12、聡一様の嘘と真実
「聡一様、少しだけこのカフェで落ち着いてから帰りましょう。」
「ああ。」
聡一様は素直にカフェの一番奥の席に座った。可愛らしい女性の店員さんに注文する。私はティーフロートを聡一様はコーヒーフロートにした。ここはソフトクリームが美味しいのだ。土曜日のお昼前というのに珍しくカフェは閑散としていて、店内にいる客はイヤホンをして何かの動画を見ている大学生風の男の子とカウンターに座って経済新聞を読んでいるおじいさんとテラス席に座っている制服をきた女子高生2人だけだった。
注文していたドリンクがきて一口アイスをすくった時に聡一様がぽつりぽつりと少しずつ話始めた。

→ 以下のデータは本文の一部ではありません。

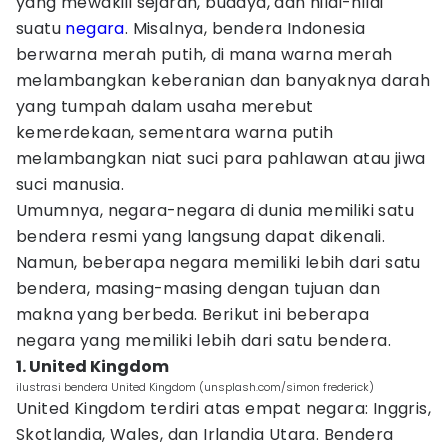
yang mewakili sejarah, budaya, dan nilai-nilai
suatu
negara
. Misalnya, bendera Indonesia
berwarna merah putih, di mana warna merah
melambangkan keberanian dan banyaknya darah
yang tumpah dalam usaha merebut
kemerdekaan, sementara warna putih
melambangkan niat suci para pahlawan atau jiwa
suci manusia.
Umumnya, negara-negara di dunia memiliki satu
bendera resmi yang langsung dapat dikenali.
Namun, beberapa negara memiliki lebih dari satu
bendera, masing-masing dengan tujuan dan
makna yang berbeda. Berikut ini beberapa
negara yang memiliki lebih dari satu bendera.
1. United Kingdom
ilustrasi bendera United Kingdom (unsplash.com/simon frederick)
United Kingdom terdiri atas empat negara: Inggris,
Skotlandia, Wales, dan Irlandia Utara. Bendera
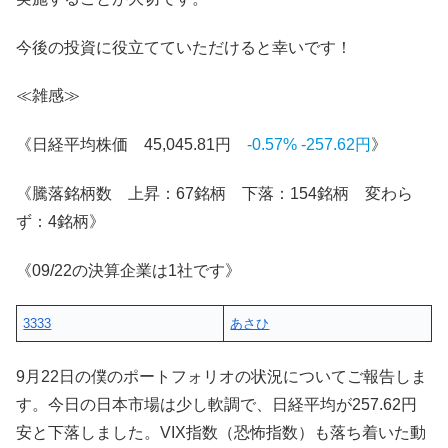
今後の投資に役立てていただけると幸いです！
≪雑感≫
《日経平均株価 45,045.81円
-0.57% -257.62円
》
《騰落銘柄数 上昇：67銘柄 下落：154銘柄 変わら
ず：4銘柄》
《09/22の決算企業は1社です》
3333
あさひ
9月22日の僕のポートフォリオの状況についてご報告しま
す。今日の日本市場は少し軟調で、日経平均が257.62円
安と下落しました。VIX指数（恐怖指数）も落ち着いた動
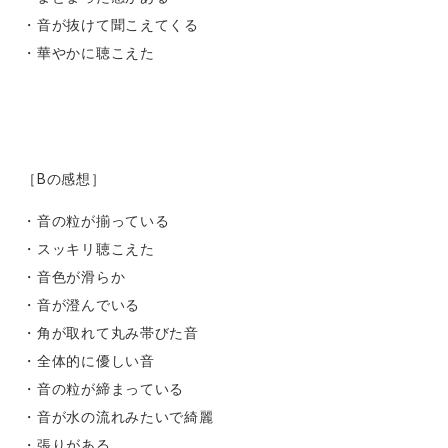
・音が抜けて聞こえてくる
・華やかに聴こえた
［Bの感想］
・音の粒が揃っている
・スッキリ聴こえた
・音色が滑らか
・音が澄んでいる
・角が取れて丸み帯びた音
・全体的に優しい音
・音の粒が締まっている
・音が水の流れみたいで綺麗
・張りがある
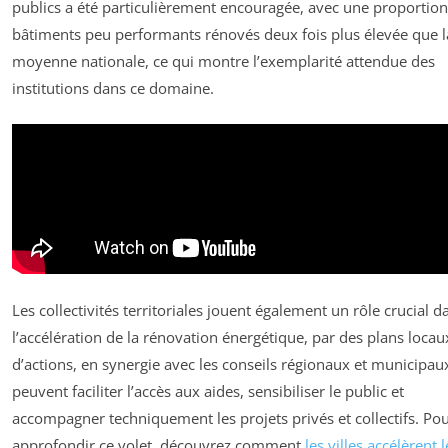
publics a été particulièrement encouragée, avec une proportion
bâtiments peu performants rénovés deux fois plus élevée que l
moyenne nationale, ce qui montre l’exemplarité attendue des
institutions dans ce domaine.
Les collectivités territoriales jouent également un rôle crucial d
l’accélération de la rénovation énergétique, par des plans locau
d’actions, en synergie avec les conseils régionaux et municipaux
peuvent faciliter l’accès aux aides, sensibiliser le public et
accompagner techniquement les projets privés et collectifs. Po
approfondir ce volet, découvrez comment
les villes accélèrent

「知ってるだろうけど、姉さんが15年前あの洋館で自殺してしまった。俺が第一発見者だった。」
「はい。聞いております。」
「ああ、で遺書も何も残ってなくて何故死を選んだのか分かっていないんだ。けど俺は知っている。俺のせいだから。」
「聡一様の。」
「ああ、俺が悪いんだ。」
「……。」
「俺が誘った。一緒に寝ようって。高校生と大学生だ子供じゃない。一緒に寝るという意味が分かっていなかった訳じゃない、だけど色んな事を割り切れるほど程大人でもなかった。気持ちをなかった事にできなかった。でもそれでも上手く2人で過ごしていたんだ。姉さんがおかしくなり始めたのは玲二が帰ってくると決まってからだ。中学1年生で海外に親について行ったけど高校からこっちに戻ってくる事になった。その時俺は高校3年生で姉さんは教師1年目だった。連絡の電話を受けてから姉さんは少しずつ蝕まれていった。」
「蝕まれる?」
「俺との関係が玲二にばれるのが怖かったんだと思う。真面目な性格だったから両親に申し訳ないとか、もしかしたら姉弟でこんな事汚らわしいって思いながら俺を拒めなくて、肌を重ねていたんだと思う。だから玲二が帰ってくるのが近付くと、姉さんは俺を遠ざけ綺麗にしなくちゃと1日に何度も風呂に入ったり、服を何度も着替えたりしてた。もう限界だったんだと思う。それで部屋の物を整理しだして玲二が帰ってくる1週間前に。」
「もういいですよ。別に話を聞きたくて連れ出した訳ではありませんし。」
「いや聞いてくれ。俺は莉子を愛していたし莉子も良くないとは思いながら俺を愛してた。だからその気持ちが余計に莉子を追い詰めたんだと思う。その気持ちが莉子を殺したから、俺は愛が怖い。俺が莉子を愛したから莉子は死んでしまった。愛する心で殺してしまった。だから簡単に人を好きになって馬鹿みたいに俺に好意を持ち簡単に恋をする女を軽視するようになった。男の方がまだマシだよ、他のやつにばれたらっていう危機感で簡単に俺に好きだとは言ってこないから。」
「そうですか。その男性とお付き合いすればよかったのではないですか?」
「ああ、付き合ったんだよ。そいつが告白してきて周りの友達全てを失う決心をして。デートにも行ったけど俺は友達っていう感覚が消えなくていい雰囲気にならなくて向こうの気持ちが離れてしまったんだ。だから別れた。」
「じゃあ付き合う事とか知ってるじゃないですか。嘘つきですね。」
「ああ、そうだな。さあ帰るか。落ち着いたよ、ありがとう。」
「はい、帰りましょう。あーテイクアウトしなくちゃいけないので先に戻っててください。」
「なら待つよ。」
「じゃあお願いします。」
それにしても何も言えなかったけど良かったのだろうか。でも愛が怖いなんて。こんな経験すればそうなるか。私もそうだし。
「私も?」
なんの記憶?駄目だ全く分からない。
「なんだ?大丈夫か。」
「すみません、独り言です。」
「コーヒーテイクアウトのお客様ー。」
「はい。」
帰りの足取りは軽くなっていた。